| WORK INSTRUCTION |
Everything in the entries is to be written out exactly, except for the pictures.

| DATA RECORDS |
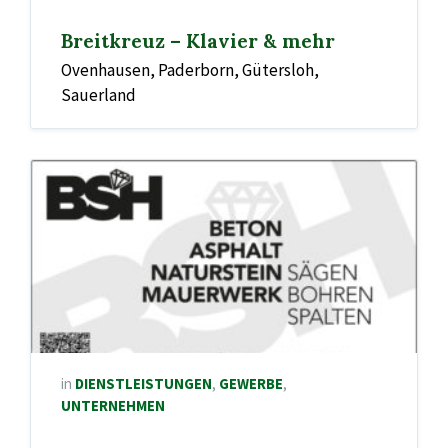
Breitkreuz – Klavier & mehr
Ovenhausen, Paderborn, Gütersloh,
Sauerland
in
DIENSTLEISTUNGEN
,
GEWERBE
,
UNTERNEHMEN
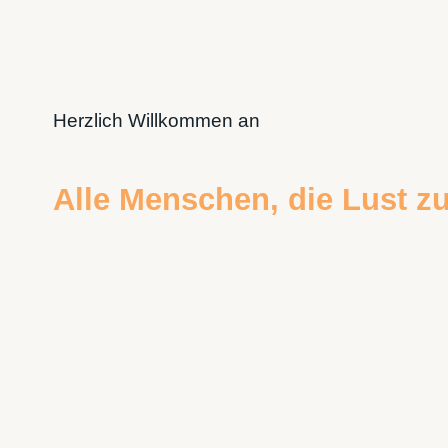
Herzlich Willkommen an
Alle Menschen, die Lust 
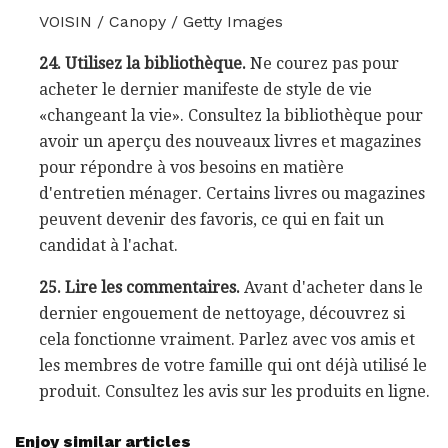
VOISIN / Canopy / Getty Images
24. Utilisez la bibliothèque.
Ne courez pas pour
acheter le dernier manifeste de style de vie
«changeant la vie». Consultez la bibliothèque pour
avoir un aperçu des nouveaux livres et magazines
pour répondre à vos besoins en matière
d'entretien ménager. Certains livres ou magazines
peuvent devenir des favoris, ce qui en fait un
candidat à l'achat.
25. Lire les commentaires.
Avant d'acheter dans le
dernier engouement de nettoyage, découvrez si
cela fonctionne vraiment. Parlez avec vos amis et
les membres de votre famille qui ont déjà utilisé le
produit. Consultez les avis sur les produits en ligne.
Enjoy similar articles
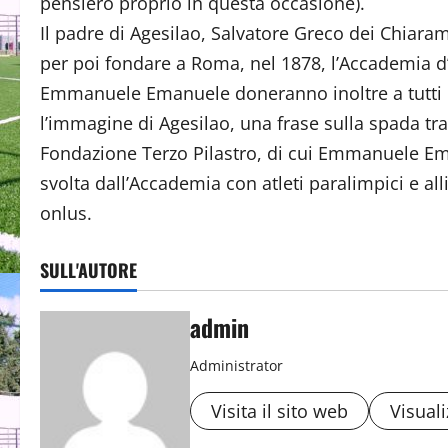
pensiero proprio in questa occasione).
Il padre di Agesilao, Salvatore Greco dei Chiara
per poi fondare a Roma, nel 1878, l’Accademia
Emmanuele Emanuele doneranno inoltre a tutti i p
l’immagine di Agesilao, una frase sulla spada tra
Fondazione Terzo Pilastro, di cui Emmanuele Ema
svolta dall’Accademia con atleti paralimpici e all
onlus.
SULL'AUTORE
admin
Administrator
Visita il sito web
Visuali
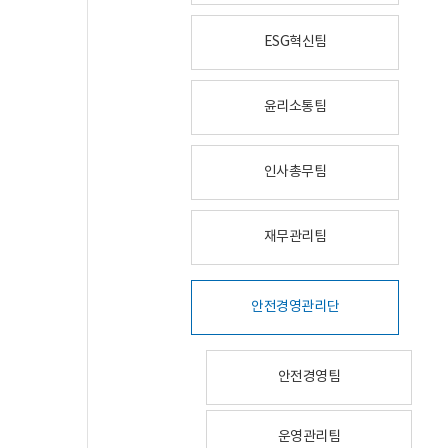
ESG혁신팀
윤리소통팀
인사총무팀
재무관리팀
안전경영관리단
안전경영팀
운영관리팀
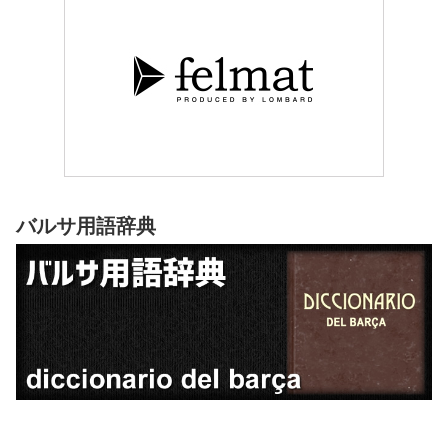
バルサ用語辞典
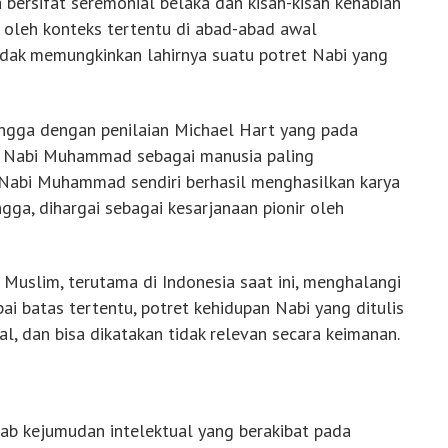
bersifat seremonial belaka dan kisah-kisah kenabian
k oleh konteks tertentu di abad-abad awal
 tidak memungkinkan lahirnya suatu potret Nabi yang
ngga dengan penilaian Michael Hart yang pada
 Nabi Muhammad sebagai manusia paling
 Nabi Muhammad sendiri berhasil menghasilkan karya
ga, dihargai sebagai kesarjanaan pionir oleh
 Muslim, terutama di Indonesia saat ini, menghalangi
ai batas tertentu, potret kehidupan Nabi yang ditulis
al, dan bisa dikatakan tidak relevan secara keimanan.
ab kejumudan intelektual yang berakibat pada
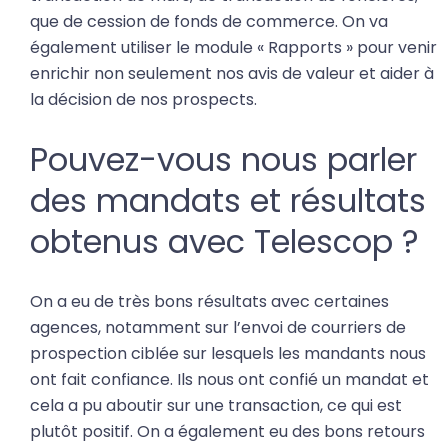
que de cession de fonds de commerce. On va
également utiliser le module « Rapports » pour venir
enrichir non seulement nos avis de valeur et aider à
la décision de nos prospects.
Pouvez-vous nous parler
des mandats et résultats
obtenus avec Telescop ?
On a eu de très bons résultats avec certaines
agences, notamment sur l’envoi de courriers de
prospection ciblée sur lesquels les mandants nous
ont fait confiance. Ils nous ont confié un mandat et
cela a pu aboutir sur une transaction, ce qui est
plutôt positif. On a également eu des bons retours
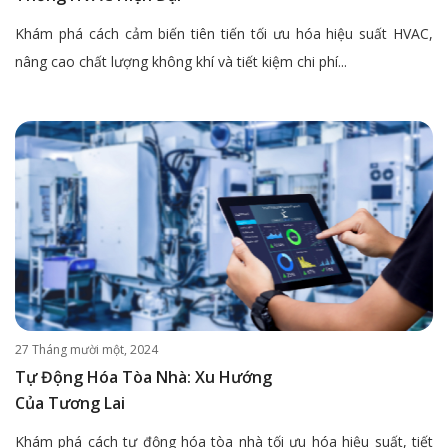
Khám phá cách cảm biến tiên tiến tối ưu hóa hiệu suất HVAC,
nâng cao chất lượng không khí và tiết kiệm chi phí...
27 Tháng mười một, 2024
Tự Động Hóa Tòa Nhà: Xu Hướng
Của Tương Lai
Khám phá cách tự động hóa tòa nhà tối ưu hóa hiệu suất, tiết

| ANSWER TO THIS PROBLEM |
Breitkreuz – Klavier & mehr
Ovenhausen, Paderborn, Gütersloh,
Sauerland
in
DIENSTLEISTUNGEN
,
GEWERBE
,
UNTERNEHMEN
Herzlich Willkommen an
Alle Menschen, die Lust 
VOISIN / Canopy / Getty Images
24. Utilisez la bibliothèque.
Ne courez pas pour
acheter le dernier manifeste de style de vie
«changeant la vie». Consultez la bibliothèque pour
avoir un aperçu des nouveaux livres et magazines
pour répondre à vos besoins en matière
d'entretien ménager. Certains livres ou magazines
peuvent devenir des favoris, ce qui en fait un
candidat à l'achat.
25. Lire les commentaires.
Avant d'acheter dans le
dernier engouement de nettoyage, découvrez si
cela fonctionne vraiment. Parlez avec vos amis et
les membres de votre famille qui ont déjà utilisé le
produit. Consultez les avis sur les produits en ligne.
Enjoy similar articles
pensiero proprio in questa occasione).
Il padre di Agesilao, Salvatore Greco dei Chiara
per poi fondare a Roma, nel 1878, l’Accademia
Emmanuele Emanuele doneranno inoltre a tutti i p
l’immagine di Agesilao, una frase sulla spada tra
Fondazione Terzo Pilastro, di cui Emmanuele Ema
svolta dall’Accademia con atleti paralimpici e all
onlus.
SULL'AUTORE
admin
Administrator
Visita il sito web
Visuali
ESG혁신팀
윤리소통팀
인사총무팀
재무관리팀
안전경영관리단
안전경영팀
운영관리팀
バルサ用語辞典
bersifat seremonial belaka dan kisah-kisah kenabian
k oleh konteks tertentu di abad-abad awal
 tidak memungkinkan lahirnya suatu potret Nabi yang
ngga dengan penilaian Michael Hart yang pada
 Nabi Muhammad sebagai manusia paling
 Nabi Muhammad sendiri berhasil menghasilkan karya
ga, dihargai sebagai kesarjanaan pionir oleh
 Muslim, terutama di Indonesia saat ini, menghalangi
ai batas tertentu, potret kehidupan Nabi yang ditulis
al, dan bisa dikatakan tidak relevan secara keimanan.
ab kejumudan intelektual yang berakibat pada
que de cession de fonds de commerce. On va
également utiliser le module « Rapports » pour venir
enrichir non seulement nos avis de valeur et aider à
la décision de nos prospects.
Pouvez-vous nous parler
des mandats et résultats
obtenus avec Telescop ?
On a eu de très bons résultats avec certaines
agences, notamment sur l’envoi de courriers de
prospection ciblée sur lesquels les mandants nous
ont fait confiance. Ils nous ont confié un mandat et
cela a pu aboutir sur une transaction, ce qui est
plutôt positif. On a également eu des bons retours
Khám phá cách cảm biến tiên tiến tối ưu hóa hiệu suất HVAC,
nâng cao chất lượng không khí và tiết kiệm chi phí...
27 Tháng mười một, 2024
Tự Động Hóa Tòa Nhà: Xu Hướng
Của Tương Lai
Khám phá cách tự động hóa tòa nhà tối ưu hóa hiệu suất, tiết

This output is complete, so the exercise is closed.